Saved entries
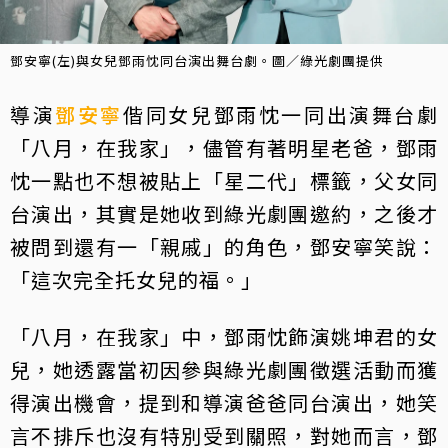
鄧安寧(左)與女兒鄧雨忱同台演出舞台劇。圖／綠光劇團提供
導演
鄧安寧
偕同女兒鄧雨忱一同出演舞台劇
「八月，在我家」，儘管有著明星老爸，鄧雨
忱一點也不想被貼上「星二代」標籤，父女同
台演出，其實是她收到綠光劇團邀約，之後才
被問到還有一「親戚」的角色，鄧安寧笑說：
「這次完全托女兒的福。」
「八月，在我家」中，鄧雨忱飾演姚坤君的女
兒，她透露當初因參與綠光劇團徵選活動而獲
得演出機會，提到和導演爸爸同台演出，她笑
言不排斥也沒有特別受到關照，對她而言，鄧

■ TASK BRIEF
Copy all the entries word for word. Omit any pictures.

■ EXERCISE RESULT
鄧安寧(左)與女兒鄧雨忱同台演出舞台劇。圖／綠光劇團提供
導演
鄧安寧
偕同女兒鄧雨忱一同出演舞台劇
「八月，在我家」，儘管有著明星老爸，鄧雨
忱一點也不想被貼上「星二代」標籤，父女同
台演出，其實是她收到綠光劇團邀約，之後才
被問到還有一「親戚」的角色，鄧安寧笑說：
「這次完全托女兒的福。」
「八月，在我家」中，鄧雨忱飾演姚坤君的女
兒，她透露當初因參與綠光劇團徵選活動而獲
得演出機會，提到和導演爸爸同台演出，她笑
言不排斥也沒有特別受到關照，對她而言，鄧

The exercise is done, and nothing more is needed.